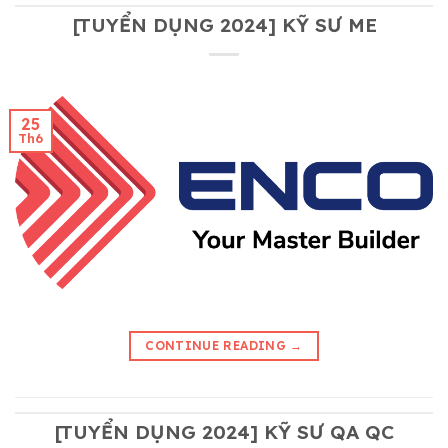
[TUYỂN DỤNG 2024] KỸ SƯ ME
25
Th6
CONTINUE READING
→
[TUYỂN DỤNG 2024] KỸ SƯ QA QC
═══
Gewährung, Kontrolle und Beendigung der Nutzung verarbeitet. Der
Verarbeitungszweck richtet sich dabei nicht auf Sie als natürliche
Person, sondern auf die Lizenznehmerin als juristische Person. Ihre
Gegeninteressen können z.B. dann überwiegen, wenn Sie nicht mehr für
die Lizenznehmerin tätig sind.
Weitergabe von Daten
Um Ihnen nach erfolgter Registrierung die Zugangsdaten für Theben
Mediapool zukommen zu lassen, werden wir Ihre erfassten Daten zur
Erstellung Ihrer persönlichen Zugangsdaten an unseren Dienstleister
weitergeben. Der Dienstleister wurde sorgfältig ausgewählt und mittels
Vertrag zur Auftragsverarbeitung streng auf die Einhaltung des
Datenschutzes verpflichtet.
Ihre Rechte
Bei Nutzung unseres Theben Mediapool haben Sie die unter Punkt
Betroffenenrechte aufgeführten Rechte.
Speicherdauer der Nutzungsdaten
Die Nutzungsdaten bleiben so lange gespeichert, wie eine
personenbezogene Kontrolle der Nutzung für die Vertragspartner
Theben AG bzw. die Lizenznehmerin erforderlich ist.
═══
[WHAT YOU NEED TO DO] Using the entries above, output exactly the lines between the line holding "Erstellung Ihrer persönlichen" and the line holding "Theben AG bzw.", end lines included, and nothing more.

[TASK OUTPUT]
Erstellung Ihrer persönlichen Zugangsdaten an unseren Dienstleister
weitergeben. Der Dienstleister wurde sorgfältig ausgewählt und mittels
Vertrag zur Auftragsverarbeitung streng auf die Einhaltung des
Datenschutzes verpflichtet.
Ihre Rechte
Bei Nutzung unseres Theben Mediapool haben Sie die unter Punkt
Betroffenenrechte aufgeführten Rechte.
Speicherdauer der Nutzungsdaten
Die Nutzungsdaten bleiben so lange gespeichert, wie eine
personenbezogene Kontrolle der Nutzung für die Vertragspartner
Theben AG bzw. die Lizenznehmerin erforderlich ist.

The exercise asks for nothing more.